> [What to do]:
Go through the listing below and show each line that has the word "Qasim".

> [Material for this task]:
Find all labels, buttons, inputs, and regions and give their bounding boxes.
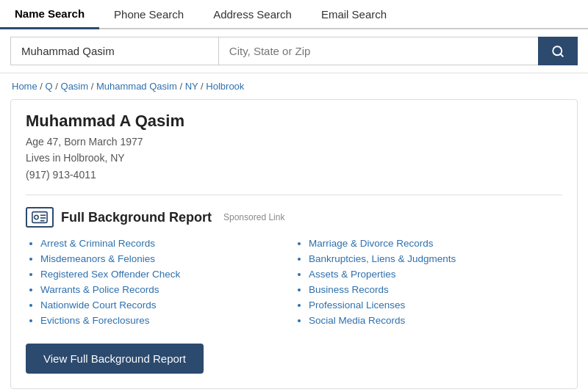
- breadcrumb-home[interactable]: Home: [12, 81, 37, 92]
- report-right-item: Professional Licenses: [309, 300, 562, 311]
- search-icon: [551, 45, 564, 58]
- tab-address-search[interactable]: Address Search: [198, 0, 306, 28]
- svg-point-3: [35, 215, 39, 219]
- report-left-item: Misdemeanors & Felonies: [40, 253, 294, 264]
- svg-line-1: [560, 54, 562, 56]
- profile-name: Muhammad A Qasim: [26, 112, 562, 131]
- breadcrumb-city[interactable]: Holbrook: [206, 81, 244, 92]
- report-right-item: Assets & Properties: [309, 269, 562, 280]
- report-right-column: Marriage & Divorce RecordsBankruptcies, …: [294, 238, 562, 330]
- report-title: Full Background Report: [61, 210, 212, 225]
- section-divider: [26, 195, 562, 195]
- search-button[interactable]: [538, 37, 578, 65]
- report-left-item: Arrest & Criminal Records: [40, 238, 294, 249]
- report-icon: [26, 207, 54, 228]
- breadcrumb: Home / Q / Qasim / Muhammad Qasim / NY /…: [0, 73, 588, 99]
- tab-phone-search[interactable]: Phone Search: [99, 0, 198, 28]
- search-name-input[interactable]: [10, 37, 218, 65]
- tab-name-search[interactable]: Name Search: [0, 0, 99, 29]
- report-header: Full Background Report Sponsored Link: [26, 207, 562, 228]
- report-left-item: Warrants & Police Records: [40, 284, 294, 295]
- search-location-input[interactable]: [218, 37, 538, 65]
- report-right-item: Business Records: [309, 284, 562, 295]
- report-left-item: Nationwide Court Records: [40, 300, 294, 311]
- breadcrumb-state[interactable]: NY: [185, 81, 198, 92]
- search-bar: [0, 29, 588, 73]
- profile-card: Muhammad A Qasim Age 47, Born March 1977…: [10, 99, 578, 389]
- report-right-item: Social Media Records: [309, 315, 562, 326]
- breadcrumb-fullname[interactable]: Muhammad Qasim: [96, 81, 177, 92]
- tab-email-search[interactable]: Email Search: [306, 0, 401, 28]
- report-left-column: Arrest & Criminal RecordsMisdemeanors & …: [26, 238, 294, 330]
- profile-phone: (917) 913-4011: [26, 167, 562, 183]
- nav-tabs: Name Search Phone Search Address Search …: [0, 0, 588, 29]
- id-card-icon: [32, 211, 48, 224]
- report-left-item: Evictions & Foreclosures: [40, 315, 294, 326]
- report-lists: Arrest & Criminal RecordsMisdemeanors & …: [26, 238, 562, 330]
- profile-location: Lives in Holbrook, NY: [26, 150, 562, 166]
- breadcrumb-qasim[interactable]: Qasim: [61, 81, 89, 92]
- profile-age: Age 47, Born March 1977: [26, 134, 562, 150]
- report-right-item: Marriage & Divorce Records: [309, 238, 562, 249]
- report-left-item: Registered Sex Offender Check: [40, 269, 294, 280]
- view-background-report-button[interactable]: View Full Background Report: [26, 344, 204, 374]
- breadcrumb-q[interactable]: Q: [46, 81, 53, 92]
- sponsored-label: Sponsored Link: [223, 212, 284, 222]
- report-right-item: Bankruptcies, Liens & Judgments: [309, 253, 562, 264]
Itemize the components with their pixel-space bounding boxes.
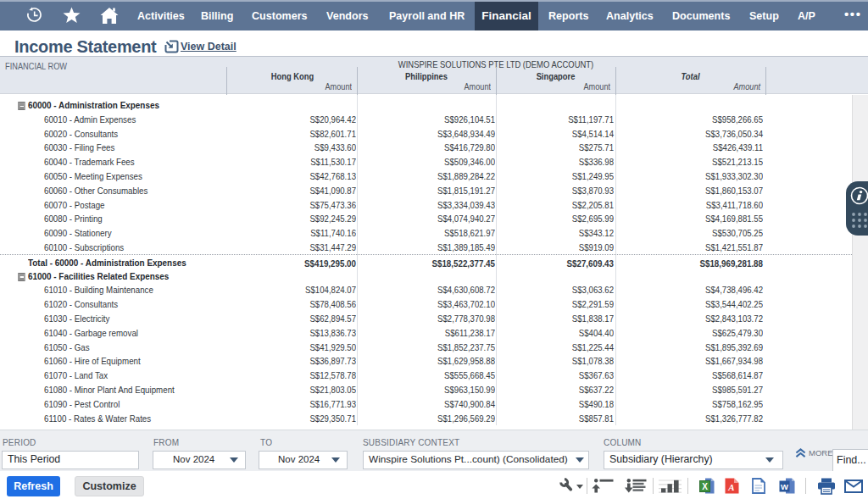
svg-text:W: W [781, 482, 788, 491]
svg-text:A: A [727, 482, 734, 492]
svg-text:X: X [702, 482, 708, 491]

> [Response below]:
- profile-name: Muhammad A Qasim: [26, 112, 562, 131]
- breadcrumb: Home / Q / Qasim / Muhammad Qasim / NY /…: [0, 73, 588, 99]
- profile-card: Muhammad A Qasim Age 47, Born March 1977…: [10, 99, 578, 389]
- breadcrumb-fullname[interactable]: Muhammad Qasim: [96, 81, 177, 92]
- breadcrumb-qasim[interactable]: Qasim: [61, 81, 89, 92]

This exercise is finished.